❝ It’s very rude to stare. ❞
it’s rude to stare. he’s known that since he was a child, since his mother took him aside and gently admonished him for staring in church. it’s rude to stare, my sweet. but it’s hard not to, hard not to stare at her, because she is tiny, so small compared to the rest of them, and she is so young but not, and there’s a power in her eyes he’s only encountered once before, a strange spark of knowing that he doesn’t know what to do with.
she reminds him of joseph in a strange way. she’s all like him, alike in the ways of strangeness and knowing, carrying power in a thin form like nothing he’s ever seen before. but there’s differences too, and she’s like a counterpoint to everything he was in the same breath, all sanity where he was mad, almost soft edges where he was sharp and unforgiving.

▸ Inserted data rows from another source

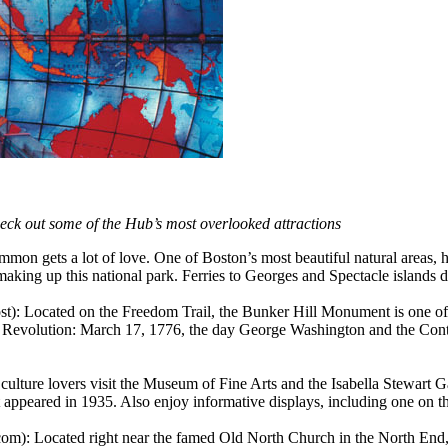
check out some of the Hub’s most overlooked attractions
mon gets a lot of love. One of Boston’s most beautiful natural areas, h
s making up this national park. Ferries to Georges and Spectacle islands
t): Located on the Freedom Trail, the Bunker Hill Monument is one of
an Revolution: March 17, 1776, the day George Washington and the Cont
ulture lovers visit the Museum of Fine Arts and the Isabella Stewart
it appeared in 1935. Also enjoy informative displays, including one on
om): Located right near the famed Old North Church in the North End,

he’s not foolish enough to compare her to an angel, the angels he knows from books and his mother’s words, not the angels of faith’s creation. he’s not foolish enough to think of her that way, but he knows she’s something other, he just can’t put his finger on what.

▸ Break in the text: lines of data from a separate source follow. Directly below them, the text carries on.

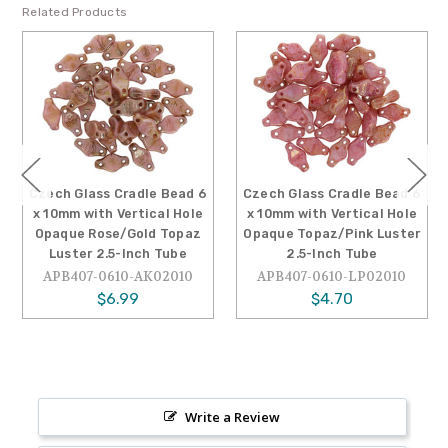
Related Products
Czech Glass Cradle Bead 6
Czech Glass Cradle Bead 6
x 10mm with Vertical Hole
x 10mm with Vertical Hole
Opaque Rose/Gold Topaz
Opaque Topaz/Pink Luster
Luster 2.5-Inch Tube
2.5-Inch Tube
APB407-0610-AK02010
APB407-0610-LP02010
$6.99
$4.70
Write a Review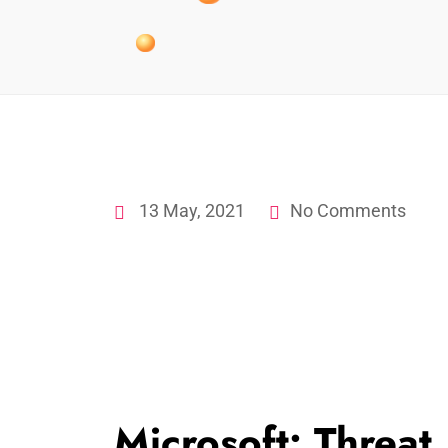
13 May, 2021
No Comments
Microsoft: Threat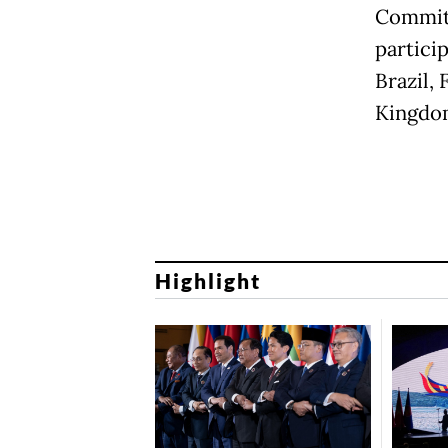
Committ
partici
Brazil,
Kingdom
Highlight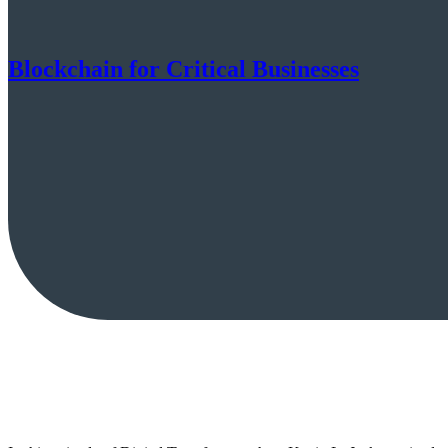
Blockchain for Critical Businesses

he considers asking her what she wants, why she’s here, but somehow he knows he won’t get an answer, or if he gets one, it won’t make any sense to him. until it’s too late.
he’s been through enough these days that it doesn’t bother him as much as it should.
smile hesitant and small, deacon’s cheeks flush, and he ducks his head to look at his hands. “sorry ma’am,” you remind me of something. many somethings. and i would ask, but i don’t think you’ll answer me as you should in the moment. “i was just thinking.”
she smiles at him. small. mysterious. knowing. and he has to look away.
his life keeps getting more complicated, but now he thinks he has some guidance in it.
she’s no angel, but she’s something else. and he trusts her.